Find Winner On A Tic Tac Toe Game - Leetcode Solution

Problem Statement:

Tic-tac-toe is played by two players A and B on a 3 x 3 grid. The game starts with player A placing their symbol on an empty square. Then player B places their symbol on another empty square, and the two players alternate turns. The first player to get three of their symbols in a row (horizontally, vertically, or diagonally) is the winner. If the board is full and no one wins, the game is a draw.

Given an array moves where each element is another array of size 2 corresponding to the row and column of the grid where they mark their respective symbol A or B, return the winner of the game if it exists (A or B), in case the game ends up in a draw return "Draw", if there are still movements to play return "Pending".

Solution:

To solve this problem, we need to simulate the game of tic-tac-toe using the provided moves array. We will store the current state of the board in a 3x3 matrix. Initially, the elements in the matrix will be empty.

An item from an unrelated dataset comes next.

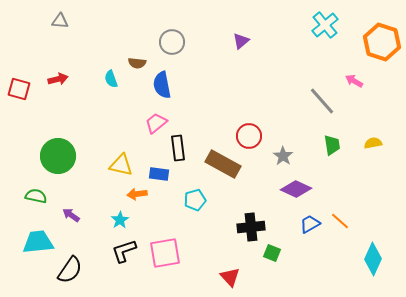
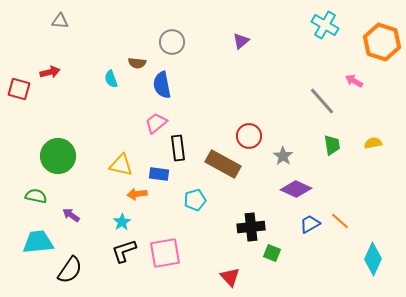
cyan cross: rotated 20 degrees counterclockwise
red arrow: moved 8 px left, 7 px up
cyan star: moved 2 px right, 2 px down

We will traverse through the moves array and do the following:

• For player A, we will mark the corresponding cell in the matrix with "X".
• For player B, we will mark the corresponding cell in the matrix with "O".
• After each move, we will check if any of the rows, columns or diagonals have three consecutive X's or O's. If that is the case, we will return the winner.
• If all the moves are finished and nobody wins, we will return "Draw".
• If there are still moves to be played, we will return "Pending".

Code:

To implement the above approach, we can create a function findWinner that takes in the array of moves and returns the winner of the game. Here is the code:

def findWinner(moves):
    # Initialize the board
    board = [[0] * 3 for _ in range(3)]

    # Update the board based on the moves
    for i, move in enumerate(moves):
        if i % 2 == 0:
            # Player A's move
            board[move[0]][move[1]] = "X"
            if checkWinner(board, "X"):
                return "A"
        else:
            # Player B's move
            board[move[0]][move[1]] = "O"
            if checkWinner(board, "O"):
                return "B"
            
    # If all moves are finished and nobody wins, return Draw
    if len(moves) == 9:
        return "Draw"
    
    # If there are still moves to be played, return Pending
    return "Pending"
    
def checkWinner(board, player):
    # Check rows
    for i in range(3):
        if board[i][0] == board[i][1] == board[i][2] == player:
            return True

    # Check columns
    for j in range(3):
        if board[0][j] == board[1][j] == board[2][j] == player:
            return True

    # Check diagonals
    if board[0][0] == board[1][1] == board[2][2] == player:
        return True
    if board[0][2] == board[1][1] == board[2][0] == player:
        return True

    return False

The checkWinner function checks if the player has won by checking if any of the rows, columns or diagonals have three consecutive X's or O's. We pass the board and the player symbol to this function.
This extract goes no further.